RepoSwarm - Giving AI Agents Architecture Context Across All Your Repos - Roy Osherove

Name: RepoSwarm - Giving AI Agents Architecture Context Across All Your Repos - Roy Osherove
Uploaded: 2025-12-27T15:19:42.000Z
Duration: 1 h 28 min 1 s

Introduction to AI Tools and Architectures

Audience Engagement

The speaker begins by engaging the audience with questions about their experience with AI-related tools like Cursor and Cloud Code.

Queries are posed regarding the size of organizations represented, specifically those with over 100, 500, or 1,000 GitHub repositories.

Speaker Background

Roy Oshro introduces himself as a chief architect at Verbbit AI and author of several books on unit testing and leadership.

He mentions his blog, robotpaper.ai, which covers various topics including unit testing and AI.

The Role of AI in Software Development

Benefits of Writing Books

Roy discusses how writing books allows him to leverage AI tools for code reviews by prompting them to follow his style.

Importance of Readable Code

He emphasizes the significance of creating readable, maintainable, and trustworthy code.

Refactoring Legacy Code

A recommended prompt for refactoring legacy code is shared: using insights from Michael Feathers' book on effective refactoring practices.

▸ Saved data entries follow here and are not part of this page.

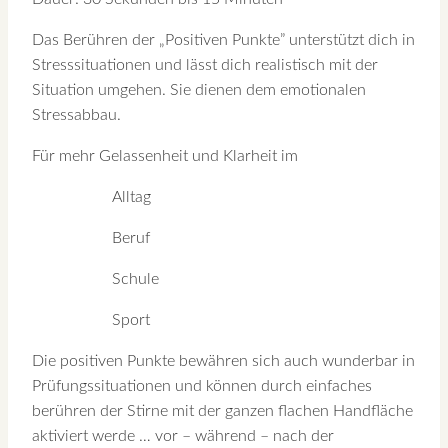
Das Berühren der „Positiven Punkte” unterstützt dich in
Stresssituationen und lässt dich realistisch mit der
Situation umgehen. Sie dienen dem emotionalen
Stressabbau.
Für mehr Gelassenheit und Klarheit im
Alltag
Beruf
Schule
Sport
Die positiven Punkte bewähren sich auch wunderbar in
Prüfungssituationen und können durch einfaches
berühren der Stirne mit der ganzen flachen Handfläche
aktiviert werde … vor – während – nach der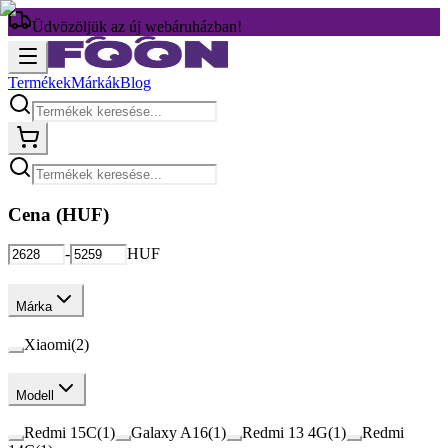
Üdvözöljük az új webáruházban!
Termékek
Márkák
Blog
Cena (
HUF
)
-
HUF
Márka
Xiaomi
(
2
)
Modell
Redmi 15C
(
1
)
Galaxy A16
(
1
)
Redmi 13 4G
(
1
)
Redmi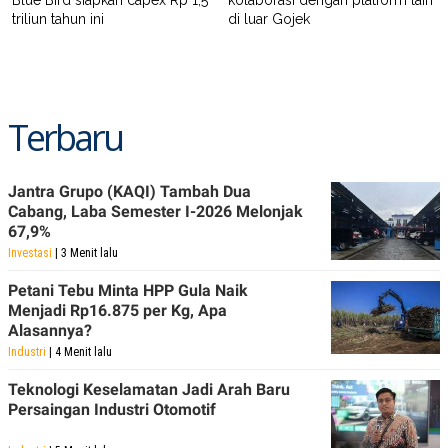
C
L
triliun tahun ini
di luar Gojek
A
E
D
A
E
S
M
E
Y
.
I
D
Terbaru
L
K
A
I
N
N
Jantra Grupo (KAQI) Tambah Dua
G
E
G
R
Cabang, Laba Semester I-2026 Melonjak
A
J
67,9%
N
A
Investasi
| 3 Menit lalu
A
E
N
M
C
I
Petani Tebu Minta HPP Gula Naik
E
T
Menjadi Rp16.875 per Kg, Apa
T
E
Alasannya?
A
N
K
Industri
| 4 Menit lalu
E
A
Teknologi Keselamatan Jadi Arah Baru
P
D
Persaingan Industri Otomotif
A
V
P
E
E
R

Transforming Workflows with AI

New Working Methods

The talk focuses on how AI can enable new workflows rather than relying solely on traditional methods.

Information Condensation

Roy highlights that AI can transform large amounts of information into concise formats for future use.

Utilizing Notebook LM for Presentations

Slide Generation Experiment

Approximately 30% to 40% of the presentation slides were generated using Notebook LM based on provided blog posts and source code.

Effectiveness of New Tools

The speaker notes that he retained about 60% of what was generated by Notebook LM due to its high quality.

Challenges in Managing Multiple Repositories

Chief Architect Responsibilities

As chief architect at Verbbit, Roy oversees compliance across approximately 400 repositories while ensuring good practices are followed.

Documentation Issues

He points out that documentation quality is often poor across repositories, making it difficult to manage effectively.

Real-world Scenario: Consolidating Monitoring Tools

Example Challenge

Roy describes a scenario where consolidating monitoring tools across repositories could take days or weeks without efficient systems like Repos Swarm.

How to Ensure Accurate Data Handling in HIPAA-Compliant Applications

Importance of Up-to-Date Documentation

Organizations often lack current diagrams showing how data is handled across their applications, which is crucial for HIPAA compliance.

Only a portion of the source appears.